§ **Task objective**
Pull out every line in the data that has the string "close" in it.

··········

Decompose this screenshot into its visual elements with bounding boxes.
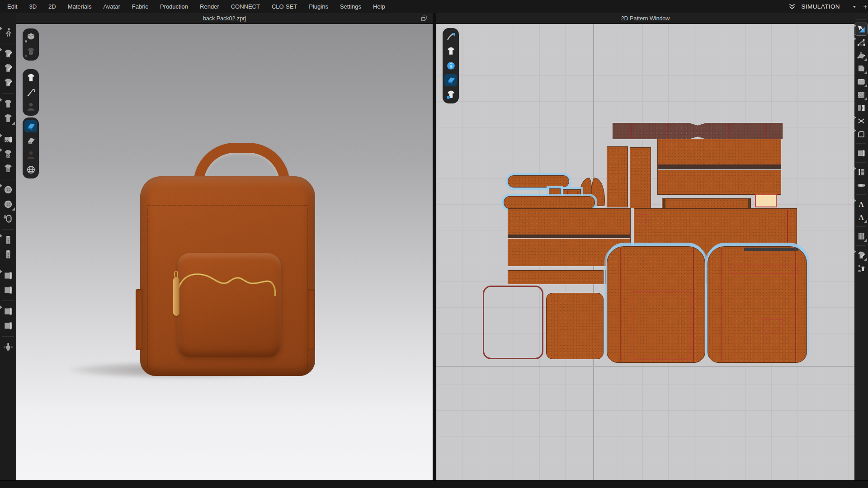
caret-down-icon[interactable]	[851, 3, 858, 10]
measure-tape-tool[interactable]	[855, 179, 867, 191]
text-style-tool[interactable]: A	[855, 211, 867, 223]
pattern-info-toggle[interactable]	[444, 60, 457, 72]
toolbar-divider	[2, 229, 14, 230]
fabric-roll-icon	[3, 270, 14, 281]
show-avatar[interactable]	[24, 101, 37, 113]
pattern-piece-front-body-panel[interactable]	[607, 246, 705, 363]
menu-item-avatar[interactable]: Avatar	[103, 3, 120, 10]
menu-item-settings[interactable]: Settings	[340, 3, 361, 10]
float-window-icon[interactable]	[420, 14, 428, 23]
show-environment[interactable]	[24, 164, 37, 176]
show-fabric-2d[interactable]	[444, 74, 457, 86]
edit-pattern-tool[interactable]	[855, 36, 867, 48]
menu-item-materials[interactable]: Materials	[68, 3, 92, 10]
backpack-side-tab-right	[307, 289, 315, 350]
show-garment-2d[interactable]	[444, 45, 457, 57]
dart-tool[interactable]	[855, 102, 867, 114]
2d-window-titlebar[interactable]: 2D Pattern Window	[436, 13, 854, 24]
polygon-pattern-tool[interactable]	[855, 62, 867, 75]
trim-roll-tool-2[interactable]	[1, 319, 15, 333]
pose-avatar-tool[interactable]	[1, 26, 15, 39]
plus-icon	[863, 3, 868, 11]
zipper-tool[interactable]	[1, 233, 15, 247]
double-chevron-down-icon[interactable]	[788, 2, 797, 11]
menu-item-3d[interactable]: 3D	[29, 3, 37, 10]
simulation-mode-label[interactable]: SIMULATION	[801, 3, 840, 10]
pattern-piece-back-top-panel[interactable]	[657, 139, 781, 195]
3d-viewport[interactable]	[16, 24, 433, 480]
sewing-garment-tool-3[interactable]	[1, 76, 15, 89]
menu-item-plugins[interactable]: Plugins	[309, 3, 328, 10]
sewing-garment-tool-1[interactable]	[1, 47, 15, 61]
globe-icon	[26, 164, 36, 175]
menu-item-fabric[interactable]: Fabric	[132, 3, 148, 10]
buttonhole-tool[interactable]	[1, 212, 15, 225]
zipper-tool-2[interactable]	[1, 248, 15, 261]
button-tool[interactable]	[1, 183, 15, 197]
fabric-bolt-tool-2[interactable]	[1, 283, 15, 297]
pattern-piece-pocket-lining-outline[interactable]	[483, 286, 543, 359]
menu-item-render[interactable]: Render	[200, 3, 219, 10]
tool-dot-marker	[25, 55, 27, 57]
piece-mark-cap	[748, 199, 750, 208]
sewing-garment-tool-2[interactable]	[1, 61, 15, 75]
show-base-pattern[interactable]	[444, 89, 457, 101]
garment-settings[interactable]	[24, 46, 37, 58]
fabric-roll-tool[interactable]	[855, 147, 867, 159]
menu-item-help[interactable]: Help	[373, 3, 385, 10]
texture-roll-tool[interactable]	[1, 133, 15, 146]
trace-pattern-tool[interactable]	[855, 89, 867, 101]
pattern-piece-pocket-facing[interactable]	[755, 194, 777, 207]
pattern-piece-top-handle-strap[interactable]	[613, 123, 783, 139]
pattern-outline-tool[interactable]	[855, 128, 867, 140]
pattern-piece-pocket-panel[interactable]	[546, 293, 604, 359]
view-3d-snap[interactable]	[24, 31, 37, 43]
edit-curvature-tool[interactable]	[855, 49, 867, 61]
transform-pattern-tool[interactable]	[855, 23, 867, 35]
3d-window-titlebar[interactable]: back Pack02.zprj	[16, 13, 433, 24]
garment-edit-tool[interactable]	[855, 249, 867, 261]
texture-garment-solid-tool[interactable]	[1, 162, 15, 175]
clo-application-window: Edit3D2DMaterialsAvatarFabricProductionR…	[0, 0, 868, 488]
show-garment-3d[interactable]	[24, 72, 37, 84]
show-fabric-plain[interactable]	[24, 135, 37, 147]
show-avatar-dim[interactable]	[24, 149, 37, 161]
garment-tool[interactable]	[1, 97, 15, 111]
pattern-piece-handle-piece-1[interactable]	[508, 175, 569, 188]
cut-sew-tool[interactable]	[855, 115, 867, 127]
pattern-piece-bottom-strip-1[interactable]	[508, 270, 604, 284]
panel-divider[interactable]	[433, 13, 436, 480]
shirt-box-icon	[446, 89, 456, 100]
pleats-tool[interactable]	[855, 230, 867, 242]
pattern-piece-back-body-panel[interactable]	[708, 246, 807, 363]
trim-roll-tool[interactable]	[1, 305, 15, 318]
garment-flyout-tool[interactable]	[1, 112, 15, 125]
simulation-controls: SIMULATION	[788, 0, 868, 13]
texture-garment-tool[interactable]	[1, 147, 15, 161]
pattern-piece-handle-piece-2[interactable]	[504, 196, 595, 209]
fabric-bolt-tool[interactable]	[1, 269, 15, 282]
zipper-icon	[3, 235, 14, 245]
rectangle-pattern-tool[interactable]	[855, 75, 867, 88]
workspace: back Pack02.zprj	[0, 13, 868, 480]
button-flyout-tool[interactable]	[1, 197, 15, 211]
menu-item-clo-set[interactable]: CLO-SET	[272, 3, 297, 10]
text-tool[interactable]: A	[855, 198, 867, 210]
garment-pen-icon	[3, 48, 14, 59]
show-fabric-3d[interactable]	[24, 120, 37, 132]
edit-seam-tool[interactable]	[444, 31, 457, 43]
pin-tack-tool[interactable]	[1, 340, 15, 354]
pattern-piece-gusset-strip-1[interactable]	[607, 146, 628, 207]
menu-item-2d[interactable]: 2D	[48, 3, 56, 10]
menu-item-production[interactable]: Production	[160, 3, 188, 10]
menu-item-connect[interactable]: CONNECT	[231, 3, 260, 10]
pattern-piece-gusset-strip-2[interactable]	[630, 147, 651, 208]
pin-mode[interactable]	[24, 86, 37, 99]
menu-item-edit[interactable]: Edit	[7, 3, 17, 10]
2d-pattern-canvas[interactable]	[436, 24, 854, 480]
pattern-piece-zipper-strip[interactable]	[662, 198, 751, 208]
plus-icon[interactable]	[863, 0, 868, 13]
seam-tape-tool[interactable]	[855, 166, 867, 178]
fit-avatar-tool[interactable]	[855, 262, 867, 274]
fabric-blue-icon	[26, 121, 36, 131]
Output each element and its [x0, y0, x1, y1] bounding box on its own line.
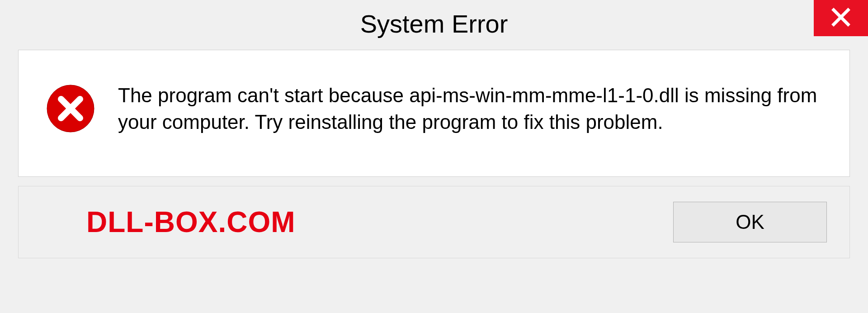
watermark-text: DLL-BOX.COM [86, 205, 296, 239]
error-icon [46, 84, 95, 133]
ok-button[interactable]: OK [673, 202, 827, 242]
dialog-content: The program can't start because api-ms-w… [18, 50, 850, 177]
close-icon [830, 6, 852, 30]
dialog-footer: DLL-BOX.COM OK [18, 186, 850, 258]
error-dialog-window: System Error The program can't start bec… [0, 0, 868, 313]
close-button[interactable] [814, 0, 868, 36]
error-message: The program can't start because api-ms-w… [118, 82, 822, 136]
title-bar: System Error [0, 0, 868, 45]
dialog-title: System Error [360, 9, 508, 38]
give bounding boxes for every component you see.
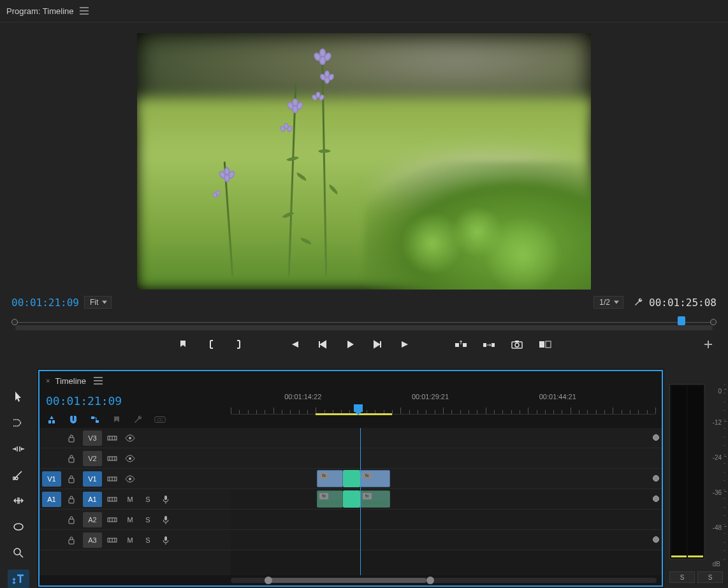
sync-lock-icon[interactable] [105,492,120,507]
source-patch[interactable] [42,451,61,466]
solo-left-button[interactable]: S [669,571,695,583]
hscroll-right-handle[interactable] [426,577,434,584]
snap-icon[interactable] [68,414,79,425]
export-frame-button[interactable] [510,337,524,351]
mark-out-button[interactable] [232,337,246,351]
track-target[interactable]: V2 [83,451,102,466]
fx-badge-icon[interactable]: fx [319,473,328,479]
track-lane[interactable] [231,428,662,448]
scrub-start-handle[interactable] [11,319,18,325]
razor-tool[interactable] [8,466,29,484]
transition-clip[interactable] [343,490,360,508]
track-lane[interactable] [231,530,662,550]
track-lane[interactable]: fxfx [231,489,662,510]
solo-button[interactable]: S [140,512,156,527]
track-target[interactable]: A1 [83,492,102,507]
zoom-tool[interactable] [8,544,29,562]
sync-lock-icon[interactable] [105,533,120,548]
captions-icon[interactable]: CC [154,414,166,425]
lock-icon[interactable] [64,451,79,466]
solo-button[interactable]: S [140,533,156,548]
timeline-tab-label[interactable]: Timeline [55,376,86,386]
solo-right-button[interactable]: S [697,571,723,583]
audio-clip[interactable]: fx [317,490,343,508]
keyframe-dot[interactable] [653,496,659,502]
mute-button[interactable]: M [122,533,138,548]
pen-tool[interactable] [8,518,29,536]
keyframe-dot[interactable] [653,434,659,441]
comparison-view-button[interactable] [538,337,552,351]
voice-over-icon[interactable] [158,492,173,507]
toggle-track-output-icon[interactable] [122,471,138,487]
play-button[interactable] [343,337,357,351]
program-scrubber[interactable] [0,312,728,332]
resolution-dropdown[interactable]: 1/2 [593,296,623,309]
lift-button[interactable] [454,337,468,351]
sync-lock-icon[interactable] [105,512,120,527]
lock-icon[interactable] [64,471,79,487]
keyframe-dot[interactable] [653,475,659,481]
timeline-timecode[interactable]: 00:01:21:09 [46,393,231,411]
mute-button[interactable]: M [122,512,138,527]
source-patch[interactable] [42,512,61,527]
sync-lock-icon[interactable] [105,451,120,466]
extract-button[interactable] [482,337,496,351]
source-patch[interactable] [42,430,61,446]
add-marker-button[interactable] [176,337,190,351]
voice-over-icon[interactable] [158,512,173,527]
fx-badge-icon[interactable]: fx [363,473,372,479]
fx-badge-icon[interactable]: fx [319,493,328,499]
playhead-line[interactable] [360,428,361,575]
track-content[interactable]: fxfxfxfx [231,428,662,575]
in-out-range[interactable] [316,413,392,415]
video-clip[interactable]: fx [360,470,390,487]
source-patch[interactable]: A1 [42,492,61,507]
track-select-tool[interactable] [8,414,29,432]
lock-icon[interactable] [64,512,79,527]
timeline-menu-icon[interactable] [94,377,103,385]
lock-icon[interactable] [64,430,79,446]
lock-icon[interactable] [64,492,79,507]
track-target[interactable]: A2 [83,512,102,527]
toggle-track-output-icon[interactable] [122,451,138,466]
slip-tool[interactable] [8,492,29,510]
marker-settings-icon[interactable] [111,414,122,425]
linked-selection-icon[interactable] [89,414,101,425]
zoom-dropdown[interactable]: Fit [84,296,112,309]
track-lane[interactable] [231,448,662,469]
lock-icon[interactable] [64,533,79,548]
track-lane[interactable]: fxfx [231,469,662,489]
audio-clip[interactable]: fx [360,490,390,508]
ripple-edit-tool[interactable] [8,440,29,459]
video-clip[interactable]: fx [317,470,343,487]
sync-lock-icon[interactable] [105,471,120,487]
source-patch[interactable] [42,533,61,548]
selection-tool[interactable] [8,388,29,406]
timeline-settings-icon[interactable] [133,414,144,425]
track-target[interactable]: V1 [83,471,102,487]
keyframe-dot[interactable] [653,536,659,543]
scrub-playhead[interactable] [678,316,685,325]
fx-badge-icon[interactable]: fx [363,493,372,499]
go-to-out-button[interactable] [399,337,413,351]
toggle-track-output-icon[interactable] [122,430,138,446]
program-menu-icon[interactable] [80,7,89,15]
track-lane[interactable] [231,510,662,530]
hscroll-left-handle[interactable] [265,577,272,584]
scrub-end-handle[interactable] [710,319,717,325]
nest-toggle-icon[interactable] [46,414,57,425]
voice-over-icon[interactable] [158,533,173,548]
source-patch[interactable]: V1 [42,471,61,487]
close-tab-icon[interactable]: × [46,377,50,385]
program-current-timecode[interactable]: 00:01:21:09 [11,297,79,309]
timeline-horizontal-scroll[interactable] [40,575,662,585]
step-forward-button[interactable] [371,337,385,351]
mark-in-button[interactable] [204,337,218,351]
program-viewer[interactable] [137,33,591,290]
mute-button[interactable]: M [122,492,138,507]
step-back-button[interactable] [315,337,329,351]
track-target[interactable]: A3 [83,533,102,548]
go-to-in-button[interactable] [287,337,301,351]
type-tool[interactable] [8,570,29,588]
timeline-ruler[interactable]: 00:01:14:2200:01:29:2100:01:44:21 [231,393,655,415]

··········

§ **Task result**
close-icon [830, 6, 852, 30]
close-button[interactable] [814, 0, 868, 36]
close-tab-icon[interactable]: × [46,377,50,385]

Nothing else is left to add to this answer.